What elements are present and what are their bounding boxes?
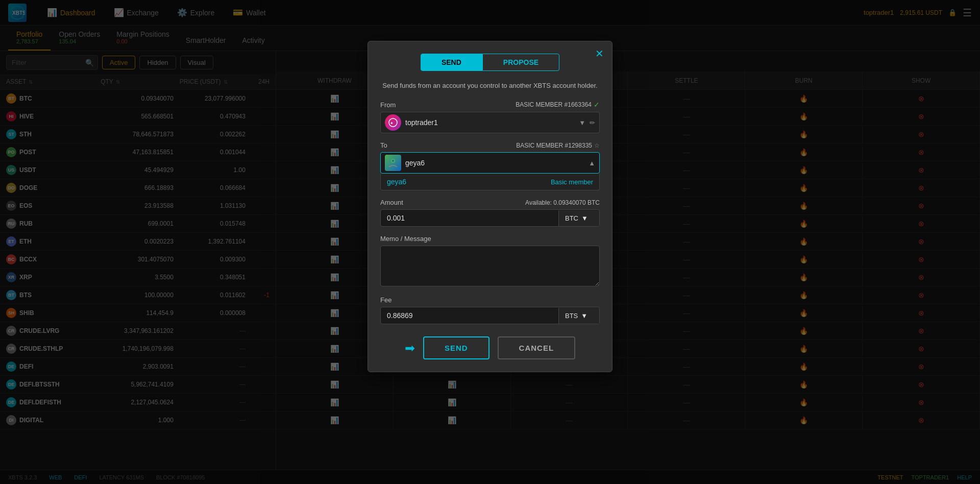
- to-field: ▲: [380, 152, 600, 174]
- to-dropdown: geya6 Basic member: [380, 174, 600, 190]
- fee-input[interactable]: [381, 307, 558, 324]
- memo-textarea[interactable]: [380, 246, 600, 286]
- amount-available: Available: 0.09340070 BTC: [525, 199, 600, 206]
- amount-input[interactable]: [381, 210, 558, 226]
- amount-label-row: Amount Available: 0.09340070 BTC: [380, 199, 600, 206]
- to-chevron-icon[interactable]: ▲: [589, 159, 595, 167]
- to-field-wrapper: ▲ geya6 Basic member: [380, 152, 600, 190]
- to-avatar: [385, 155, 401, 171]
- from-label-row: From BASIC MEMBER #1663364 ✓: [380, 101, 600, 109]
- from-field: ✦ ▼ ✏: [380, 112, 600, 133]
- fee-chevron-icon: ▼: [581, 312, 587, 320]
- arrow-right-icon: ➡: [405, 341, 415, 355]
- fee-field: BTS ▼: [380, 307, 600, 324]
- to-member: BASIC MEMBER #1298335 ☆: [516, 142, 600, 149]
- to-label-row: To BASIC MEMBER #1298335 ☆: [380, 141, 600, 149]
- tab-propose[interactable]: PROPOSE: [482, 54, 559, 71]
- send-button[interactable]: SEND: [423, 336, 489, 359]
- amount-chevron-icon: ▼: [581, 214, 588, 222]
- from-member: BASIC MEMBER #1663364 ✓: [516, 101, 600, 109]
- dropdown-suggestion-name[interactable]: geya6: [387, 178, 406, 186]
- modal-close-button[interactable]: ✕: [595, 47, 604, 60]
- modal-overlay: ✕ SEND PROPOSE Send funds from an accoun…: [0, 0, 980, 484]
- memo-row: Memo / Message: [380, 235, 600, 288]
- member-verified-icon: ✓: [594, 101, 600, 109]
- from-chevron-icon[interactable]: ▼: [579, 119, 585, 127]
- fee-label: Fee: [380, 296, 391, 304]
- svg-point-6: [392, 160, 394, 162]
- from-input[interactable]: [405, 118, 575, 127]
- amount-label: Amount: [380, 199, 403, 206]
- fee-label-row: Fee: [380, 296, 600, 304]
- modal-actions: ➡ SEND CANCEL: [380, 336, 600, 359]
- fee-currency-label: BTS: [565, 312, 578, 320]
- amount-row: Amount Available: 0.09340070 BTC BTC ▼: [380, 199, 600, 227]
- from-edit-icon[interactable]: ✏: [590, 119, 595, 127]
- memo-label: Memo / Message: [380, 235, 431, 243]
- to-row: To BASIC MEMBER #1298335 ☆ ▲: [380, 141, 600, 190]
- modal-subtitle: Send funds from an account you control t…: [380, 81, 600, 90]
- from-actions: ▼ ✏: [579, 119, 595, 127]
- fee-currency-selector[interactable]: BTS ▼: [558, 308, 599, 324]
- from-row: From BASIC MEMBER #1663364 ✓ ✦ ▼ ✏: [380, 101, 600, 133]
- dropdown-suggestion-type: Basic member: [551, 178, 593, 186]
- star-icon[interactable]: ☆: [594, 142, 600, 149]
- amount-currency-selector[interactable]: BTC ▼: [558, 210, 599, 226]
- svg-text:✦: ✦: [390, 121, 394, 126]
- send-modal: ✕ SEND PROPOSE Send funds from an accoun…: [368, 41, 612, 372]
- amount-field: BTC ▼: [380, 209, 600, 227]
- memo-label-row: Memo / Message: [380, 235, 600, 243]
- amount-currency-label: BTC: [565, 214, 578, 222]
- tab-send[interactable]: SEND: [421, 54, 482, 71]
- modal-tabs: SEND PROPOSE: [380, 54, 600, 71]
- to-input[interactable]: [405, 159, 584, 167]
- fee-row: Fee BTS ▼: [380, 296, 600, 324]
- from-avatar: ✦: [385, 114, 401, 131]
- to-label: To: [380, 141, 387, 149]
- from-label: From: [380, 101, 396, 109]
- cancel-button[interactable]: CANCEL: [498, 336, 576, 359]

· · · · · · ·

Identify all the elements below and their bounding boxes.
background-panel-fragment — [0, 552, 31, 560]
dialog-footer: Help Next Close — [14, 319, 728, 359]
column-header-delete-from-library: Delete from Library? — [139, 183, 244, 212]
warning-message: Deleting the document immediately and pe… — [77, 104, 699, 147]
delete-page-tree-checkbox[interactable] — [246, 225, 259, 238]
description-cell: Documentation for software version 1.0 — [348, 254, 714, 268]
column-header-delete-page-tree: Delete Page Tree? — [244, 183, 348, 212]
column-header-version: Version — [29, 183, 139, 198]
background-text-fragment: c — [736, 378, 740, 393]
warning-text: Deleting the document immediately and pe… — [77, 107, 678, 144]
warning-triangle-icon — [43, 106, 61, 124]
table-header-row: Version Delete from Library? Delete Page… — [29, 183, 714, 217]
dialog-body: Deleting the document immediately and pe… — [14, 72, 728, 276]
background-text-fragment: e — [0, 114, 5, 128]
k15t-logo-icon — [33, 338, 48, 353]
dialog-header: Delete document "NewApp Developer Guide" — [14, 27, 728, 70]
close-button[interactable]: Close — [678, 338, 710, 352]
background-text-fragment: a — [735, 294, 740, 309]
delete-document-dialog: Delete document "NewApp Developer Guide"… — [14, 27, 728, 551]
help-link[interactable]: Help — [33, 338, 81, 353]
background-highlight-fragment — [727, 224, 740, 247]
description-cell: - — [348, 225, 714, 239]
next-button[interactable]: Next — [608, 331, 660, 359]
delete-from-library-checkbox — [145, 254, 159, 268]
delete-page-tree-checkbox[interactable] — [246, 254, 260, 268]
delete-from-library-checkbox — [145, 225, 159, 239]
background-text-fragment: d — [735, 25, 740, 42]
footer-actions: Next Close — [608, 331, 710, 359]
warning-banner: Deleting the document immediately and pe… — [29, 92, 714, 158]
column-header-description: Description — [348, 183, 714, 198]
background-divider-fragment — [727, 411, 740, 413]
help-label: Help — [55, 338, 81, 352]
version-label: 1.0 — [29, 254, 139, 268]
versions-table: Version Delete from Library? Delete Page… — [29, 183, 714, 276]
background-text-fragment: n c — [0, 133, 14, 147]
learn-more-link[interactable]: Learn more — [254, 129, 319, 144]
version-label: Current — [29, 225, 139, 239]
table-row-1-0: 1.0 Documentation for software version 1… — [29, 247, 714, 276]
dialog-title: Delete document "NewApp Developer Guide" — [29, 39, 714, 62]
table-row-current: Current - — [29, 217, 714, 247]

· · · · · · ·

* **Work request**:
Scan the records for the string "Current" and report each line where it occurs.

* **Written response**:
version-label: Current — [29, 225, 139, 239]
table-row-current: Current - — [29, 217, 714, 247]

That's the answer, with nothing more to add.